Your copy of the listing should be exact and should contain no pictures.

——

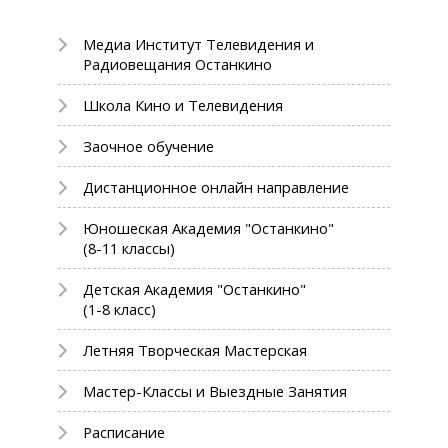
Медиа Институт Телевидения и
Радиовещания Останкино
Школа Кино и Телевидения
Заочное обучение
Дистанционное онлайн направление
Юношеская Академия "Останкино"
(8-11 классы)
Детская Академия "Останкино"
(1-8 класс)
Летняя Творческая Мастерская
Мастер-Классы и Выездные Занятия
Расписание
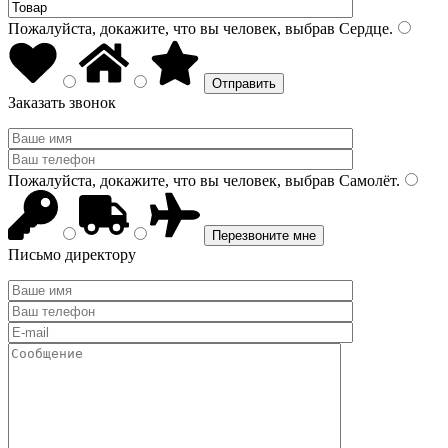
Пожалуйста, докажите, что вы человек, выбрав
Сердце
.
Заказать звонок
Пожалуйста, докажите, что вы человек, выбрав
Самолёт
.
Письмо директору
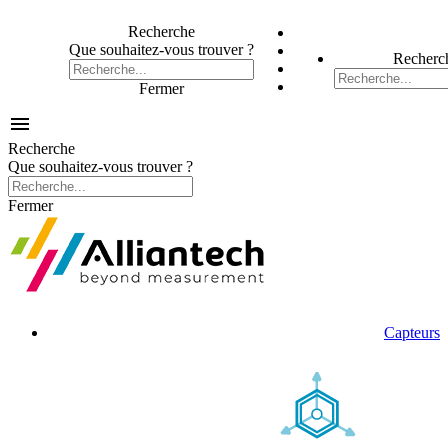
Recherche
Que souhaitez-vous trouver ?
Recherc
Fermer

Recherche
Que souhaitez-vous trouver ?
Fermer
Capteurs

——

## Result
Медиа Институт Телевидения и
Радиовещания Останкино
Школа Кино и Телевидения
Заочное обучение
Дистанционное онлайн направление
Юношеская Академия "Останкино"
(8-11 классы)
Детская Академия "Останкино"
(1-8 класс)
Летняя Творческая Мастерская
Мастер-Классы и Выездные Занятия
Расписание
Пожалуйста, докажите, что вы человек, выбрав
Сердце
.
Заказать звонок
Пожалуйста, докажите, что вы человек, выбрав
Самолёт
.
Письмо директору
Recherche
Que souhaitez-vous trouver ?
Recherc
Fermer

Recherche
Que souhaitez-vous trouver ?
Fermer
Capteurs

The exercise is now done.